- _ASSIGNMENT_: Drop the images; return everything else in the listing below exactly.

---

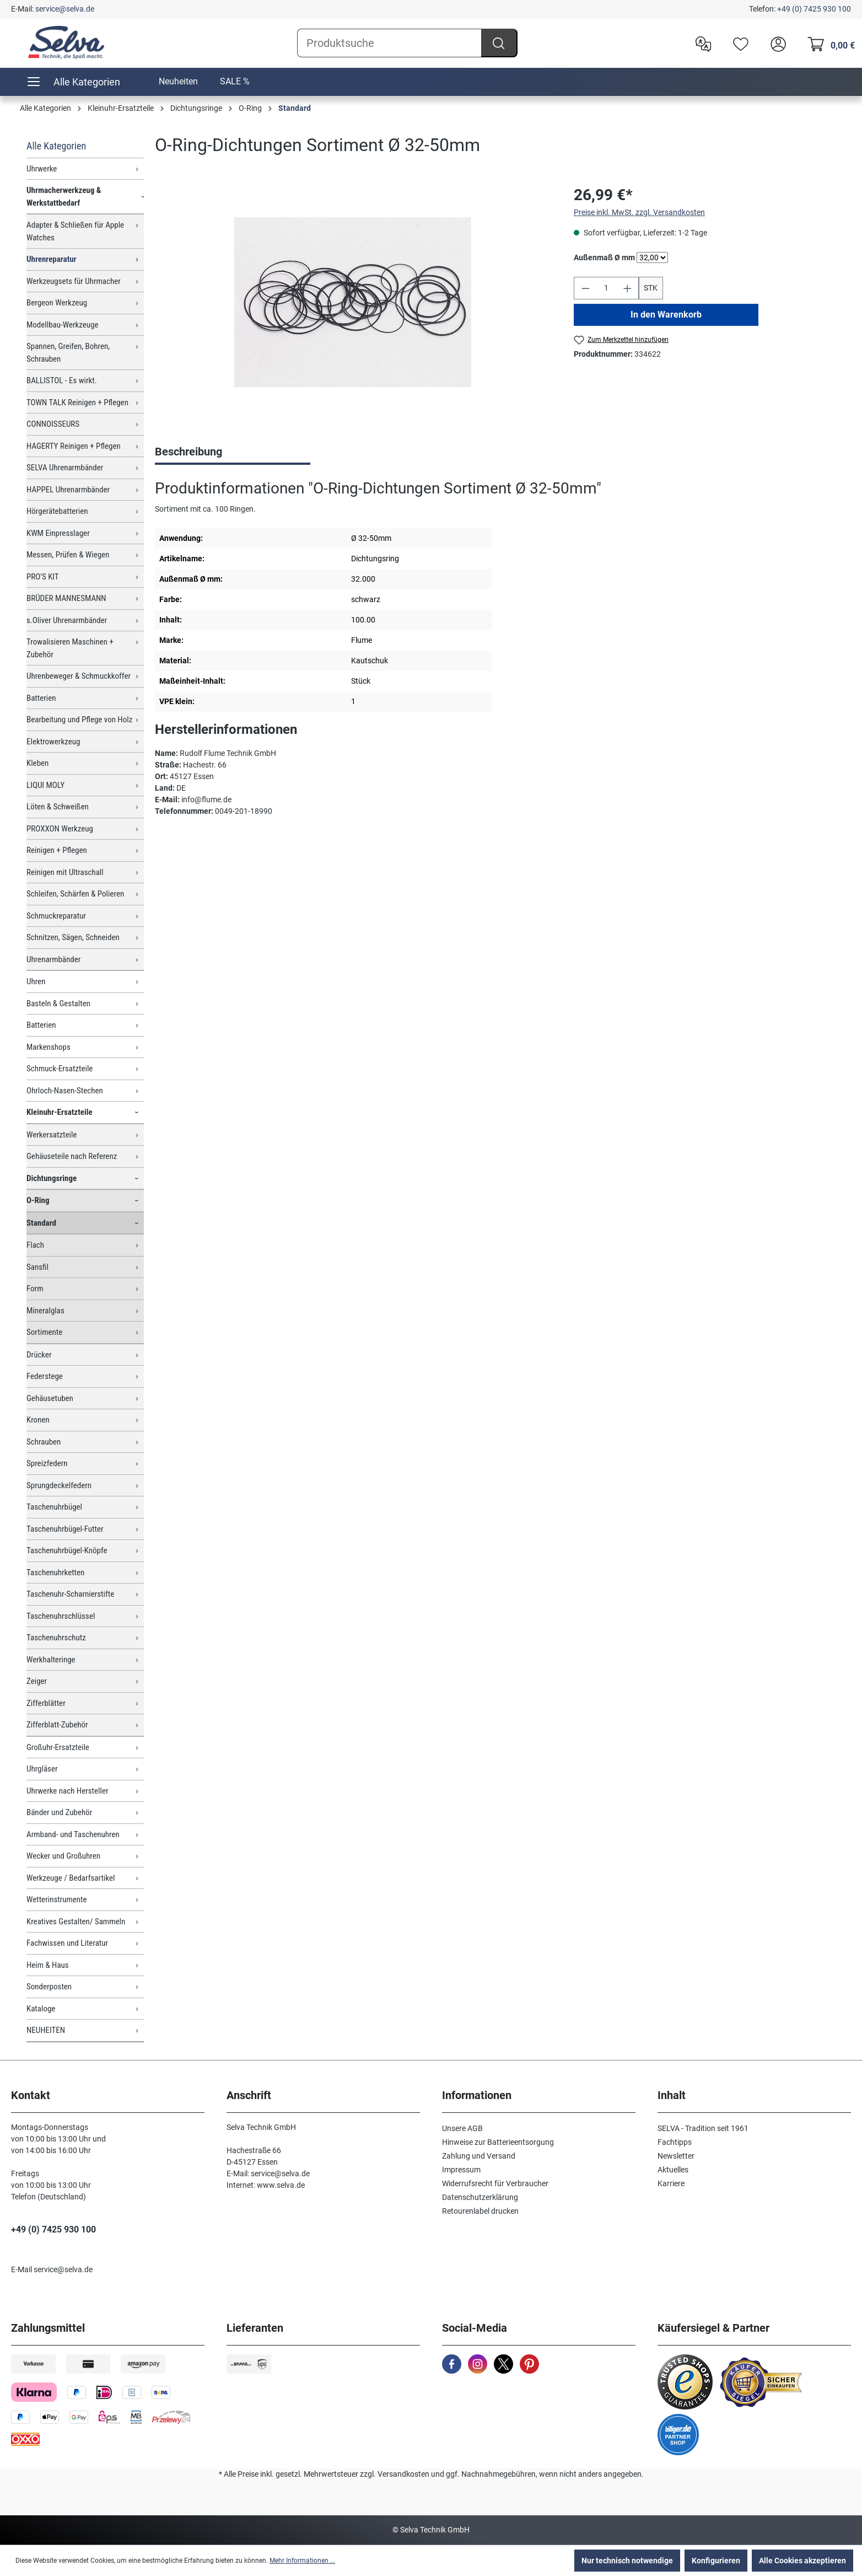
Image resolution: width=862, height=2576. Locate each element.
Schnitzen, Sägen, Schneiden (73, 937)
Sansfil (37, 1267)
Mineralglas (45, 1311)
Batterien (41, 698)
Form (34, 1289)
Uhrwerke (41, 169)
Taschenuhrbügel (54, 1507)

---

- _EXERCISE RESPONSE_:
Image resolution: width=862, height=2576. Locate each element.
Schnitzen, Sägen, Schneiden (73, 937)
Sansfil (37, 1267)
Mineralglas (45, 1311)
Batterien (41, 698)
Form (34, 1289)
Uhrwerke (41, 169)
Taschenuhrbügel (54, 1507)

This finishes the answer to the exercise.